My understanding is the same as yours. Maybe Mainland Chinese would lend us a helping hand.


----------



## Mo___

没有这种舞蹈，应该是文中编造的一个名字。

两步：我认为“两步”是个约数(approximate number)，用a bit或者a little代替就可以，并且“步”字可以不翻译。

仅为个人意见。


----------



## Skatinginbc

It sounds like "doing two rock-steps" (e.g., 左足摇步 rock on left foot + 右足摇步 rock on right foot) to me.

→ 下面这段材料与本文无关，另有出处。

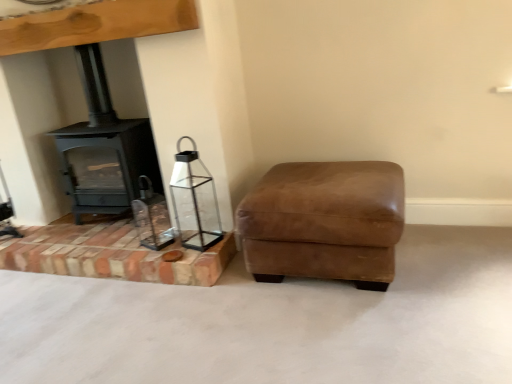 I want to click on free spot in front of clear glass lantern at lower left, so click(193, 254). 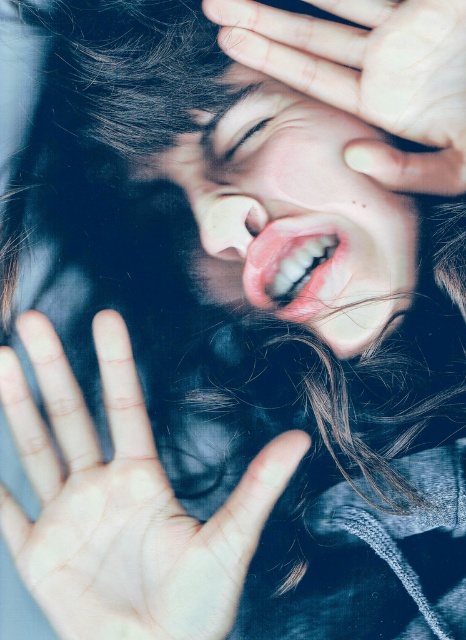 Does smooth skin face at center come behind matte skin at center?

That is False.

Between smooth skin face at center and matte skin at center, which one appears on the right side from the viewer's perspective?

smooth skin face at center is more to the right.

Between point (322, 202) and point (221, 152), which one is positioned in front?

Point (322, 202) is more forward.

Image resolution: width=466 pixels, height=640 pixels. I want to click on smooth skin face at center, so click(295, 216).

Does smooth skin hand at upper center appear under matte skin at center?

No.

Who is shorter, smooth skin hand at upper center or matte skin at center?

Standing shorter between the two is matte skin at center.

Between point (397, 168) and point (242, 141), which one is positioned in front?

Point (397, 168) is more forward.

Identify the location of smooth skin hand at upper center. This screenshot has width=466, height=640. (370, 76).

The image size is (466, 640). I want to click on smooth skin face at center, so click(x=295, y=216).

Is point (244, 81) positioned after point (293, 84)?

That is True.

At what (x,y) coordinates should I click in order to perform the action: click on smooth skin face at center. Please return your answer as a coordinate pair (x, y). Looking at the image, I should click on [x=295, y=216]. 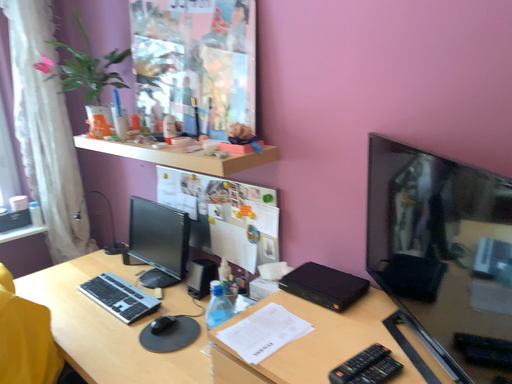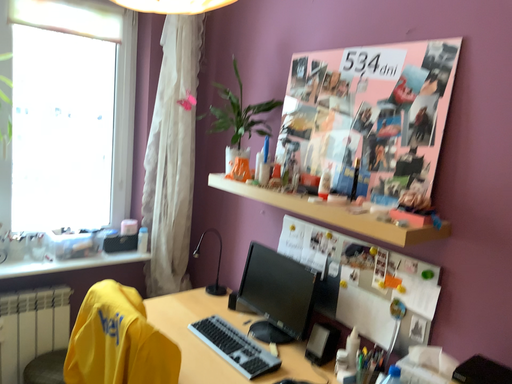 Question: Which way did the camera rotate in the video?

Choices:
 (A) rotated upward
 (B) rotated downward

Answer: (A) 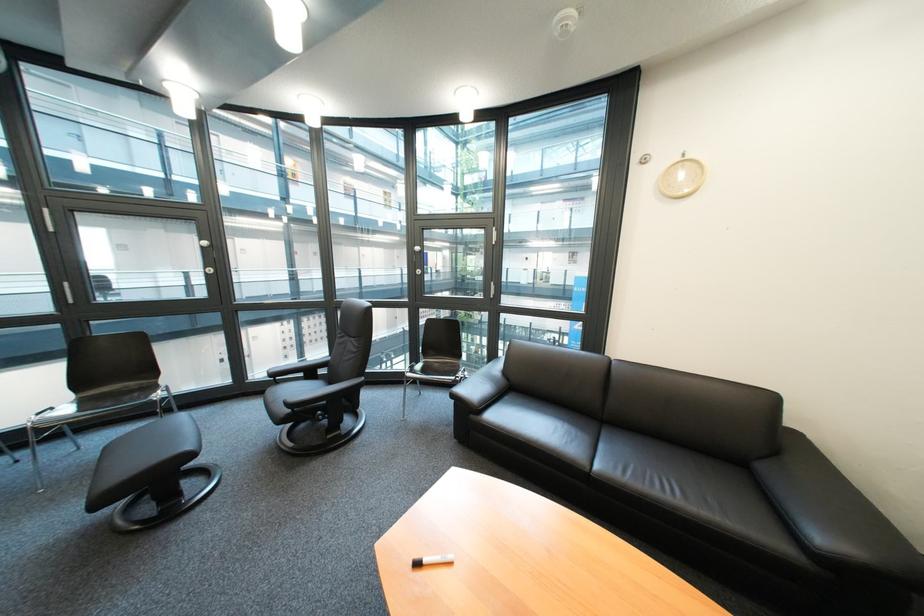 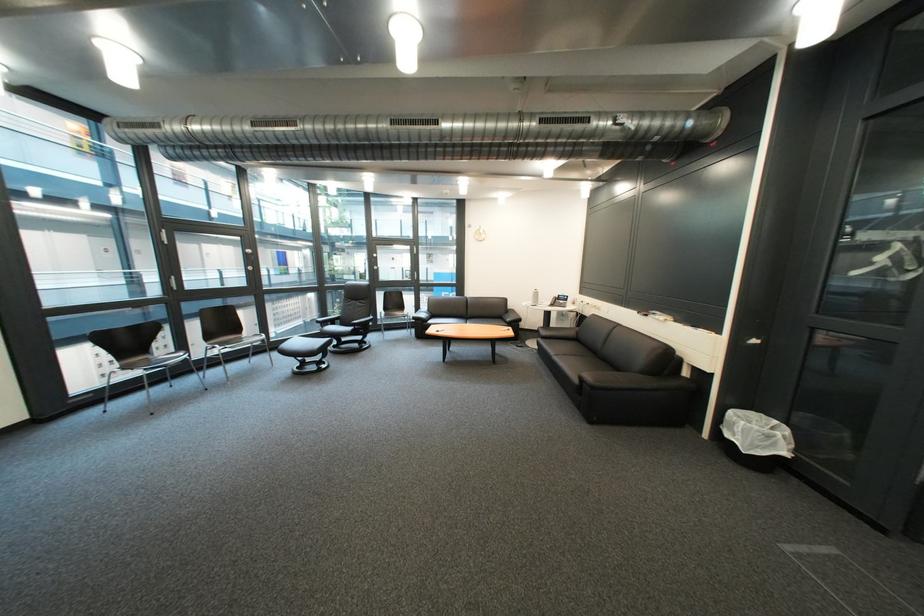 Where in the second image is the point corresponding to (x=287, y=381) from the first image?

Watch some Tango "摇步" (rock turn) videos, and you should be able to get the "带暧昧的亲密舞种" part.


----------



## jheinric

好的，谢谢你们的帮助！


----------



## SuperXW

不知道跟"二步摇"有没有关系……但看起来这是广场舞，不存在暧昧什么的。
有很多特定时期特定人群的用语，我们不太了解，也没有记录在网络上，过些年就会完全消失掉。


----------



## Skatinginbc

SuperXW said:


> 不知道跟"二步摇"有没有关系


好像没有. "二步摇"是跳二步然後摇身子, "摇两步"像"摇两下", 两步本身就是"摇".  我想作者(i.e., 夏商, 原名夏文煜)應該是使用社交舞術語, 因為:
(1) 原文描述的似乎是社交舞 (ballroom dancing; 夏商《剪刀石頭布》我雖然不會跳舞，還是情不自禁邀她跳(cf. 社交)了一曲。進了舞池 (cf. ballroom), 我才發覺自己只能來回走走，腳步根本沒有章法。當時，我們把這種跳法叫做: 搖兩步，是一種帶點曖昧的親密舞種。我和叢蓉顯然還沒有跳這種舞的資格，所以叢蓉就不高興了，一定以為我在吃她的“豆腐”)
(2) 該作者愛用社交舞術語, 譬如"慢四步舞" (e.g., 夏商《集體婚禮》有若干情侶直接就走進了舞池，在鋼琴的伴奏下跳起了舒緩的慢四步舞)。


----------



## Lamb67

SimonTsai said:


> I am sorry, but I have never seen 搖兩步.
> 
> My understanding is the same as yours. Maybe Mainland Chinese would lend us a helping hand.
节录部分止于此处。